Post-training · Reasoning · Multimodal Agents

Wei Shen

沈蔚

Senior ML Research Scientist at Skywork AI, working on post-training, reasoning systems, and multimodal agents for frontier foundation models.

Skywork AI · ex-Baichuan · ex-ByteDance Seed / AI Lab · Fudan NLP · Beijing

Reasoning Models RLHF Multimodal Agents

My work spans RLHF, reward modeling, long-horizon agentic reinforcement learning, and multimodal reasoning, with experience across leading industry labs, strong academic recognition, and open-source impact.

Recognition NeurIPS Best Paper, ICLR Spotlight, and widely cited RLHF research
Selected impact Core contributor or lead across reasoning, post-training, and multimodal open releases
1917 Google Scholar citations
20 h-index
3 leading AI teams across research and industry
2 major distinctions: NeurIPS Best Paper and ICLR Spotlight

Research Profile

I work on post-training for frontier foundation models, with a focus on reasoning systems, RLHF, and multimodal agents. Most of my recent work sits at the boundary between research ideas and production-facing model development: reward design, scalable reinforcement learning, curriculum construction, and evaluation for reliable reasoning behavior.

I am especially interested in training pipelines that remain robust under noisy, sparse, or gameable feedback, and in systems that transfer across general reasoning, coding, and multimodal tasks. The goal is not only stronger benchmarks, but models that are harder to exploit and more dependable in real use.

Research Interests

  • RLHF and scalable post-training for reasoning models
  • Reward modeling, GRPO-style optimization, and anti-reward-gaming
  • Long-horizon agentic reinforcement learning
  • Multimodal reasoning and VLM agents
  • Reliable alignment under noisy or shifted feedback

Career Path

Skywork AI · 2025–Present

Senior ML Research Scientist

Leading long-horizon agentic RL and multimodal post-training for frontier reasoning systems and production agents.

Baichuan Inc. · 2024–2025

Research Scientist

Worked in the RL team led by Dong Yan on reasoning-oriented post-training, medical reasoning, coding RL, and reward modeling for the Baichuan family.
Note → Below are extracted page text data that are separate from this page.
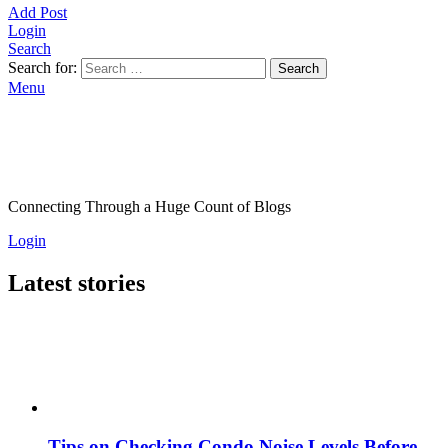
Add Post
Login
Search
Search for:
Search
Menu
Connecting Through a Huge Count of Blogs
Login
Latest stories
Tips on Checking Condo Noise Levels Before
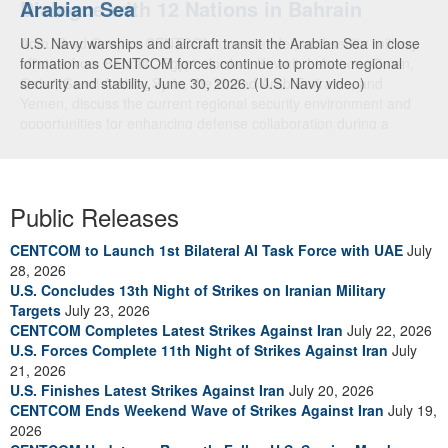
Arabian Sea
Dialogue with 12 Nations in Bahrain
U.S. Navy warships and aircraft transit the Arabian Sea in close
Adm. Brad Cooper, CENTCOM commander, and senior military
formation as CENTCOM forces continue to promote regional
officials from Bahrain, Egypt, Jordan, Kuwait, Lebanon, Oman,
security and stability, June 30, 2026. (U.S. Navy video)
Qatar, Saudi Arabia, Syria, the United Arab Emirates, and
Yemen, discuss the current regional security environment and
opportunities for enhancing defense collaboration during a
regional security dialogue hosted by the Bahrain Defense Force,
July 1, 2026. (U.S. Central Command Public Affairs photo)
Public Releases
CENTCOM to Launch 1st Bilateral AI Task Force with UAE
July
28, 2026
U.S. Concludes 13th Night of Strikes on Iranian Military
Targets
July 23, 2026
CENTCOM Completes Latest Strikes Against Iran
July 22, 2026
U.S. Forces Complete 11th Night of Strikes Against Iran
July
21, 2026
U.S. Finishes Latest Strikes Against Iran
July 20, 2026
CENTCOM Ends Weekend Wave of Strikes Against Iran
July 19,
2026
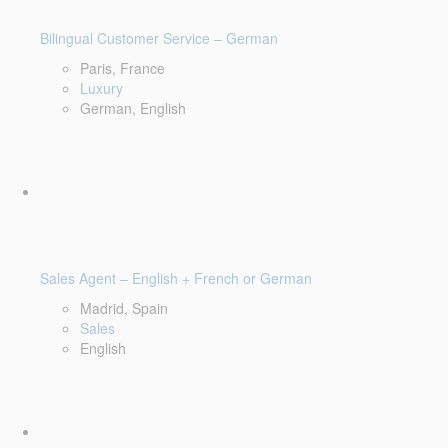
Bilingual Customer Service – German
Paris, France
Luxury
German, English
Sales Agent – English + French or German
Madrid, Spain
Sales
English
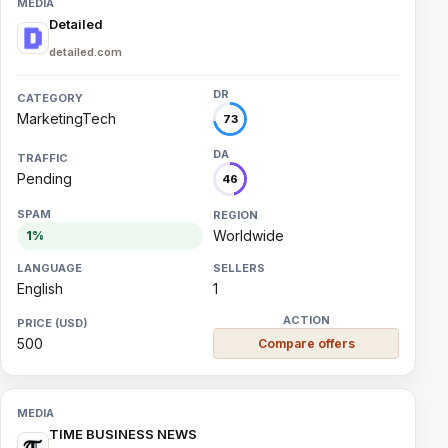
Detailed
detailed.com
MarketingTech
73
Pending
46
Worldwide
1%
English
1
500
Compare offers
TIME BUSINESS NEWS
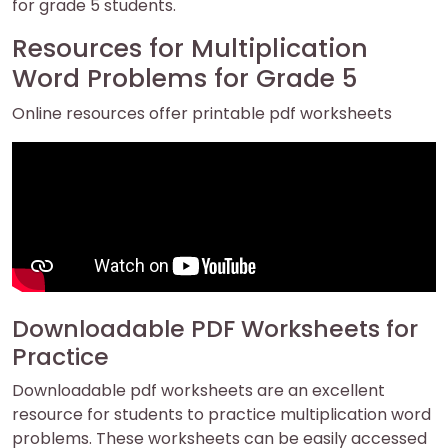
for grade 5 students.
Resources for Multiplication
Word Problems for Grade 5
Online resources offer printable pdf worksheets
Downloadable PDF Worksheets for
Practice
Downloadable pdf worksheets are an excellent
resource for students to practice multiplication word
problems. These worksheets can be easily accessed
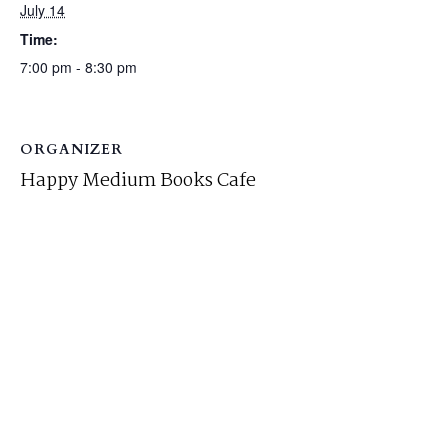
July 14
Time:
7:00 pm - 8:30 pm
ORGANIZER
Happy Medium Books Cafe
ByteDance Seed / AI Lab · 2023–2024

Research Intern

Worked with Yang Liu and Hang Li on robust RLHF, noisy-reward dynamics, and PPO variants for more stable and generalizable alignment.

Fudan NLP Lab · 2021–2024

Early Research Training

Started formal research training in the Fudan NLP community, building the foundation for later work on language understanding, alignment, and reasoning systems.

Selected Impact

  • Led or contributed to major reasoning and multimodal releases including Skywork-R1V3, Skywork-OR1, and MOSS-RLHF.
  • Published award- and spotlight-level work on RLHF, alignment, and post-training.
  • Built end-to-end experience from reward design and evaluation to training pipelines and public releases.
  • Collaborated across top industry labs and Fudan NLP on alignment, reasoning, and multimodal learning.

Current Focus

Reasoning and Agentic RL

Developing long-horizon RL training pipelines for general, coding, and multimodal agent tasks.

Multimodal Systems

Building multimodal reasoning models and production browser / search agents with stronger reliability.

Reliable Alignment

Studying reward design, post-training stability, and robustness under noisy, sparse, or gameable feedback.

Selected Projects

Tech Lead · 2025

Skywork-R1V3-38B

Led the July 2025 release that improved MMMU from 64.3% to 76.0% through GRPO and curriculum learning.

Core Contributor · 2025

Skywork-OR1

Contributed to scalable reasoning models that reached 82.2 on AIME24 and 73.3 on AIME25.

Core Contributor · 2023

MOSS-RLHF

Helped build one of the earliest open-source RLHF frameworks in China and a foundation for later reasoning post-training stacks.

Education and Highlights

Fudan University

M.S. in Computer Science, September 2021 – January 2024

Fudan NLP Lab. Advisors: Prof. Xuanjing Huang, Prof. Xipeng Qiu, and Prof. Tao Gui.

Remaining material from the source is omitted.